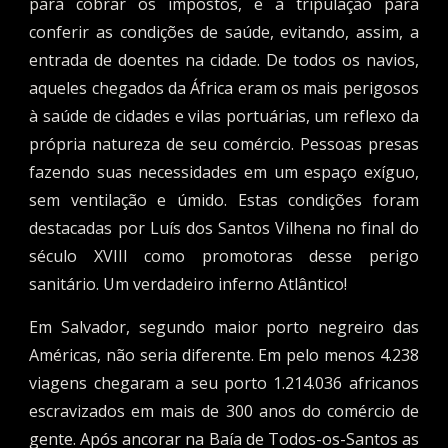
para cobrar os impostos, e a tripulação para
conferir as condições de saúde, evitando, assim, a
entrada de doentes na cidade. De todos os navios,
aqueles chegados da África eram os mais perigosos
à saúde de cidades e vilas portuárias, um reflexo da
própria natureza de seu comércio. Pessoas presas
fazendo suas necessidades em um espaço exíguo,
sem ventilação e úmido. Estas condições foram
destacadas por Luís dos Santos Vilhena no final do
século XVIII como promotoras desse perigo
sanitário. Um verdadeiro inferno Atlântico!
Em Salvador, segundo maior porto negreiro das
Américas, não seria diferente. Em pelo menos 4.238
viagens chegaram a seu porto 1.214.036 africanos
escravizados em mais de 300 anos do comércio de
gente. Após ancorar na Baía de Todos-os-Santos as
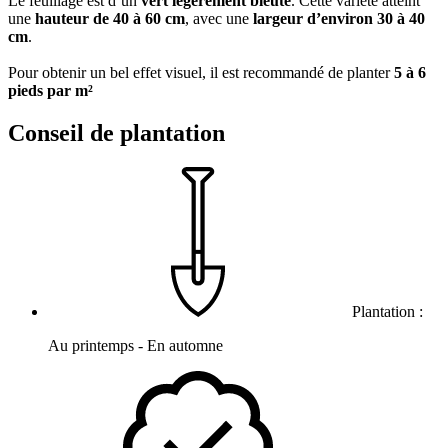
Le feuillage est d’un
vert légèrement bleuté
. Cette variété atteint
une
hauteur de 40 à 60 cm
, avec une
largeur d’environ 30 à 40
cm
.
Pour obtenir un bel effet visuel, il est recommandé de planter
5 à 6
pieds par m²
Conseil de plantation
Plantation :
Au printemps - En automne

----------

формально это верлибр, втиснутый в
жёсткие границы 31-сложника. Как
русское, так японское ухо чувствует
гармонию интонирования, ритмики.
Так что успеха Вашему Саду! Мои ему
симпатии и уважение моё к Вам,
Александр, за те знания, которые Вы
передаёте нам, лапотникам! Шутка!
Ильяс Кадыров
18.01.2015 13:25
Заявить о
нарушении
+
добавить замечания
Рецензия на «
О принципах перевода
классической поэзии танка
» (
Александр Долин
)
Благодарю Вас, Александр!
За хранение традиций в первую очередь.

----------

THE TASK ▸
Output only the lines above from the line that holds "à saúde de cidades" through the line that holds "Au printemps - En automne", both ends included, and exclude pictures.

SOLUTION TO THIS EXERCISE ▸
à saúde de cidades e vilas portuárias, um reflexo da
própria natureza de seu comércio. Pessoas presas
fazendo suas necessidades em um espaço exíguo,
sem ventilação e úmido. Estas condições foram
destacadas por Luís dos Santos Vilhena no final do
século XVIII como promotoras desse perigo
sanitário. Um verdadeiro inferno Atlântico!
Em Salvador, segundo maior porto negreiro das
Américas, não seria diferente. Em pelo menos 4.238
viagens chegaram a seu porto 1.214.036 africanos
escravizados em mais de 300 anos do comércio de
gente. Após ancorar na Baía de Todos-os-Santos as
Le feuillage est d’un
vert légèrement bleuté
. Cette variété atteint
une
hauteur de 40 à 60 cm
, avec une
largeur d’environ 30 à 40
cm
.
Pour obtenir un bel effet visuel, il est recommandé de planter
5 à 6
pieds par m²
Conseil de plantation
Plantation :
Au printemps - En automne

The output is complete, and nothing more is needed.